Re: [PATCH v3 0/5] Rework system pressure interface to the scheduler

From: Vincent Guittot
Date: Tue Jan 09 2024 - 08:30:09 EST


On Tue, 9 Jan 2024 at 12:34, Dietmar Eggemann <dietmar.eggemann@xxxxxxx> wrote:
>
> On 08/01/2024 14:48, Vincent Guittot wrote:
> > Following the consolidation and cleanup of CPU capacity in [1], this serie
> > reworks how the scheduler gets the pressures on CPUs. We need to take into
> > account all pressures applied by cpufreq on the compute capacity of a CPU
> > for dozens of ms or more and not only cpufreq cooling device or HW
> > mitigiations. we split the pressure applied on CPU's capacity in 2 parts:
> > - one from cpufreq and freq_qos
> > - one from HW high freq mitigiation.
> >
> > The next step will be to add a dedicated interface for long standing
> > capping of the CPU capacity (i.e. for seconds or more) like the
> > scaling_max_freq of cpufreq sysfs. The latter is already taken into
> > account by this serie but as a temporary pressure which is not always the
> > best choice when we know that it will happen for seconds or more.
>
> I guess this is related to the 'user space system pressure' (*) slide of
> your OSPM '23 talk.

yes

>
> Where do you draw the line when it comes to time between (*) and the
> 'medium pace system pressure' (e.g. thermal and FREQ_QOS).

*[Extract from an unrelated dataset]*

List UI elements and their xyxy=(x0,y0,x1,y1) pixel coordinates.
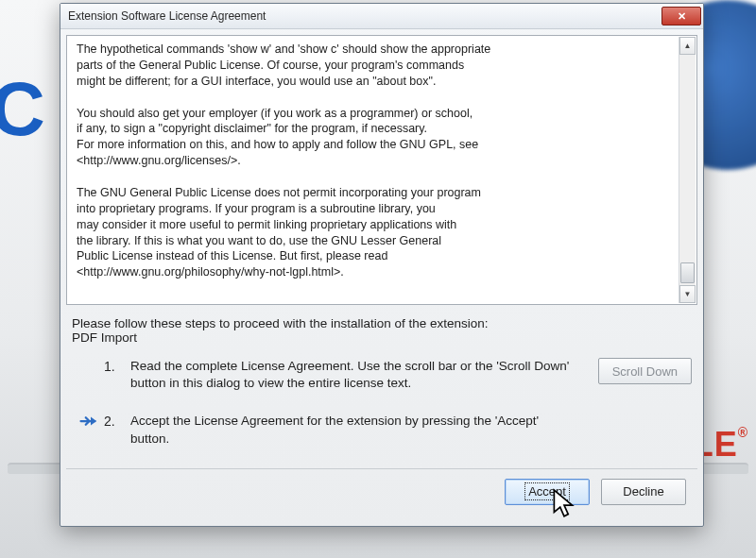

My goal is to consider the /sys/../scaling_max_freq as the 'user space
system pressure'

>
> IIRC, with (*) you want to rebuild the sched domains etc.

The easiest way would be to rebuild the sched_domain but the cost is
not small so I would prefer to skip the rebuild and add a new signal
that keep track on this capped capacity

>
> >
> > [1] https://lore.kernel.org/lkml/20231211104855.558096-1-vincent.guittot@xxxxxxxxxx/
> >
> > Change since v1:
> > - Rework cpufreq_update_pressure()
> >
> > Change since v1:
> > - Use struct cpufreq_policy as parameter of cpufreq_update_pressure()
> > - Fix typos and comments
> > - Make sched_thermal_decay_shift boot param as deprecated
> >
> > Vincent Guittot (5):
> > cpufreq: Add a cpufreq pressure feedback for the scheduler
> > sched: Take cpufreq feedback into account
> > thermal/cpufreq: Remove arch_update_thermal_pressure()
> > sched: Rename arch_update_thermal_pressure into
> > arch_update_hw_pressure
> > sched/pelt: Remove shift of thermal clock
> >
> > .../admin-guide/kernel-parameters.txt | 1 +
> > arch/arm/include/asm/topology.h | 6 +-
> > arch/arm64/include/asm/topology.h | 6 +-
> > drivers/base/arch_topology.c | 26 ++++----
> > drivers/cpufreq/cpufreq.c | 36 +++++++++++
> > drivers/cpufreq/qcom-cpufreq-hw.c | 4 +-
> > drivers/thermal/cpufreq_cooling.c | 3 -
> > include/linux/arch_topology.h | 8 +--
> > include/linux/cpufreq.h | 10 +++
> > include/linux/sched/topology.h | 8 +--
> > .../{thermal_pressure.h => hw_pressure.h} | 14 ++---
> > include/trace/events/sched.h | 2 +-
> > init/Kconfig | 12 ++--
> > kernel/sched/core.c | 8 +--
> > kernel/sched/fair.c | 63 +++++++++----------
> > kernel/sched/pelt.c | 18 +++---
> > kernel/sched/pelt.h | 16 ++---
> > kernel/sched/sched.h | 22 +------
> > 18 files changed, 144 insertions(+), 119 deletions(-)
> > rename include/trace/events/{thermal_pressure.h => hw_pressure.h} (55%)
>